Fatty Acid Incubation of Myotubes From Humans With Type 2 Diabetes Leads to Enhanced Release of β-Oxidation Products Because of Impaired Fatty Acid Oxidation

Effects of Tetradecylthioacetic Acid and Eicosapentaenoic Acid

  1. Andreas J. Wensaas1,
  2. Arild C. Rustan2,
  3. Marlene Just3,
  4. Rolf K. Berge4,
  5. Christian A. Drevon1 and
  6. Michael Gaster3
  1. 1Department of Nutrition, Institute of Basic Medical Sciences, Faculty of Medicine, University of Oslo, Oslo, Norway
  2. 2Department of Pharmaceutical Biosciences, School of Pharmacy, University of Oslo, Oslo, Norway
  3. 3Department of Endocrinology, Odense University Hospital, Odense, Denmark
  4. 4Lipid Research Group of Medicine, Haukeland University Hospital, University of Bergen, Bergen, Norway
  1. Corresponding author: Andreas J. Wensaas, a.j.wensaas{at}medisin.uio.no


OBJECTIVE—Increased availability of fatty acids is important for accumulation of intracellular lipids and development of insulin resistance in human myotubes. It is unknown whether different types of fatty acids like eicosapentaenoic acid (EPA) or tetradecylthioacetic acid (TTA) influence these processes.

RESEARCH DESIGN AND METHODS—We examined fatty acid and glucose metabolism and gene expression in cultured human skeletal muscle cells from control and type 2 diabetic individuals after 4 days of preincubation with EPA or TTA.
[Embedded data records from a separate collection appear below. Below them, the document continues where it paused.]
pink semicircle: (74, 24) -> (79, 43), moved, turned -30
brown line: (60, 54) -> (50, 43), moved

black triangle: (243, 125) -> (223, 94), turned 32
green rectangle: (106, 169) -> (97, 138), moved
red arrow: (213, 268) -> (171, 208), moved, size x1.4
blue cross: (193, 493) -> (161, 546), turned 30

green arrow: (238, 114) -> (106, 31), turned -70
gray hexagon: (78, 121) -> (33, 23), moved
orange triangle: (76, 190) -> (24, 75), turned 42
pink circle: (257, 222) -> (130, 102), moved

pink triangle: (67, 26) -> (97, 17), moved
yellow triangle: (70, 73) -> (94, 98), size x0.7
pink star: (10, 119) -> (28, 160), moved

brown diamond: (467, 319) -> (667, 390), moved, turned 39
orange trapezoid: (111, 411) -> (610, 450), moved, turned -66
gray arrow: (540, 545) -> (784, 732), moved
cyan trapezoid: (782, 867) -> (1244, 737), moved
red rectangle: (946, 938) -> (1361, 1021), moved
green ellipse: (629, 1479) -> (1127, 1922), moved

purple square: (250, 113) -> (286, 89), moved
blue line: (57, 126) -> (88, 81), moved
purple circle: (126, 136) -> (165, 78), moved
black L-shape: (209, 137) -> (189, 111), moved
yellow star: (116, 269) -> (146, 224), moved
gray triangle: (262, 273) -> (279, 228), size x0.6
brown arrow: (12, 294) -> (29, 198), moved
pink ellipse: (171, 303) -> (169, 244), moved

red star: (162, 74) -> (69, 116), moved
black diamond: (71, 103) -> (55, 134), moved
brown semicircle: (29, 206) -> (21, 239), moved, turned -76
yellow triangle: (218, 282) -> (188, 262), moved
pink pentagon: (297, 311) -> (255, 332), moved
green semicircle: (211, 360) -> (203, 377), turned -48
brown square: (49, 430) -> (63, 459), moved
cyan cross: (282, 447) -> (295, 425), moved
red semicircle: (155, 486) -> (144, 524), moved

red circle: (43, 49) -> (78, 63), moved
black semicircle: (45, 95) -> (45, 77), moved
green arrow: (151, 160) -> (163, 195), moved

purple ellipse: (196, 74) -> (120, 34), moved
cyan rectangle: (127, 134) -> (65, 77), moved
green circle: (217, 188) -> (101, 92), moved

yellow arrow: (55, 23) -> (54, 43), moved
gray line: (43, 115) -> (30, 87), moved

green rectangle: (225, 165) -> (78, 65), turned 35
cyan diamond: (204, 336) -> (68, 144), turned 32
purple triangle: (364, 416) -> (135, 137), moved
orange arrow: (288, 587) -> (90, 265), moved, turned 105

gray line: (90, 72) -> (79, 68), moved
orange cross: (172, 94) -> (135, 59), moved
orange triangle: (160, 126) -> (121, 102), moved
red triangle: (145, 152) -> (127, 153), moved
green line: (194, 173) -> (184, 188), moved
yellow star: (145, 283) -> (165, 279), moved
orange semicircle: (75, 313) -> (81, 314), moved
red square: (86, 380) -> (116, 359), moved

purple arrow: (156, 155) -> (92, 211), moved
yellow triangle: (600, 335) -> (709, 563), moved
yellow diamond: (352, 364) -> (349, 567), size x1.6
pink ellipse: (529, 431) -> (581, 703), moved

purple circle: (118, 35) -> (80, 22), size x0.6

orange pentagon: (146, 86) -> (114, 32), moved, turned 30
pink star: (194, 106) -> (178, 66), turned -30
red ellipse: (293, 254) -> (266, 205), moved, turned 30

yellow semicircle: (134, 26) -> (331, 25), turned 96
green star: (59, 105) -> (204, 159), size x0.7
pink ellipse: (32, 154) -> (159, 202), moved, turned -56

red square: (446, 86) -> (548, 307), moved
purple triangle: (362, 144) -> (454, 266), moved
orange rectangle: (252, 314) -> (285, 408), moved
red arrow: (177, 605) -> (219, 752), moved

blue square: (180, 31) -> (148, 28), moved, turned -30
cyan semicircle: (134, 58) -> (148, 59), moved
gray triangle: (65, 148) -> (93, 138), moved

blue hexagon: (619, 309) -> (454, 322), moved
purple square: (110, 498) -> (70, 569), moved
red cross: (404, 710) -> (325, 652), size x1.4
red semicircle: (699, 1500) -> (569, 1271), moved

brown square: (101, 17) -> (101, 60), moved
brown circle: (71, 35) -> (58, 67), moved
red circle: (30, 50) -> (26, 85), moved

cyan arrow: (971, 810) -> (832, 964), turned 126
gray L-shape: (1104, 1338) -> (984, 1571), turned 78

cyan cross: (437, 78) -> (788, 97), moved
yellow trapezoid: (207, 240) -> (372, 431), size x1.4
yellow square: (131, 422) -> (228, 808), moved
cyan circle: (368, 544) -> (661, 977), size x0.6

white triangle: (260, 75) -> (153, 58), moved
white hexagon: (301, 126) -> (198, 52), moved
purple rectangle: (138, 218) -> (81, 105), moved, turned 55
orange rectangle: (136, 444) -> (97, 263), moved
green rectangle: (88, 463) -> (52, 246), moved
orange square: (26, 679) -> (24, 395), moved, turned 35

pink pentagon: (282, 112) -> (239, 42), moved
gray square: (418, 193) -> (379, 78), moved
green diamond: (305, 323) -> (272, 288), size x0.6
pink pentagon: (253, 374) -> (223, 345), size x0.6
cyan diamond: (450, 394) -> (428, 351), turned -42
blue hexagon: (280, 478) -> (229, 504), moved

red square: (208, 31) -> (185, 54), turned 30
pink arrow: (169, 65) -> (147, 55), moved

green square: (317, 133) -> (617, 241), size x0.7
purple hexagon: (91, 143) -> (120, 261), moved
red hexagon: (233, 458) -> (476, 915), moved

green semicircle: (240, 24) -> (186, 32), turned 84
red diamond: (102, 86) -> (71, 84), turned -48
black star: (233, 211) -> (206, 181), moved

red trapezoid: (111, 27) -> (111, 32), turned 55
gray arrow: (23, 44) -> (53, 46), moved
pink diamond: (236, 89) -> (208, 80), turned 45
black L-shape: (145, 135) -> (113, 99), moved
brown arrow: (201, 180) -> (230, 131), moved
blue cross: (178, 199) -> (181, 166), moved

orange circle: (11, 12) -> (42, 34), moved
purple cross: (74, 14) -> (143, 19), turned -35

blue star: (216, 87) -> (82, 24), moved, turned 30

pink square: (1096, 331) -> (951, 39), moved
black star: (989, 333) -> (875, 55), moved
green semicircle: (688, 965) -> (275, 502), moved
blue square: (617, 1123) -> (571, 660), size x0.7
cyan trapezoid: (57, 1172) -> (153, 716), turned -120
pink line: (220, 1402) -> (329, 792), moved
RESULTS—Type 2 diabetes myotubes exhibited reduced formation of CO2 from palmitic acid (PA), whereas release of β-oxidation products was unchanged at baseline but significantly increased with respect to control myotubes after preincubation with TTA and EPA. Preincubation with TTA enhanced both complete (CO2) and β-oxidation of palmitic acid, whereas EPA increased only β-oxidation significantly. EPA markedly enhanced triacylglycerol (TAG) accumulation in myotubes, more pronounced in type 2 diabetes cells. TAG accumulation and fatty acid oxidation were inversely correlated only after EPA preincubation, and total level of acyl-CoA was reduced. Glucose oxidation (CO2 formation) was enhanced and lactate production decreased after chronic exposure to EPA and TTA, whereas glucose uptake and storage were unchanged. EPA and especially TTA increased the expression of genes involved in fatty acid uptake, activation, accumulation, and oxidation.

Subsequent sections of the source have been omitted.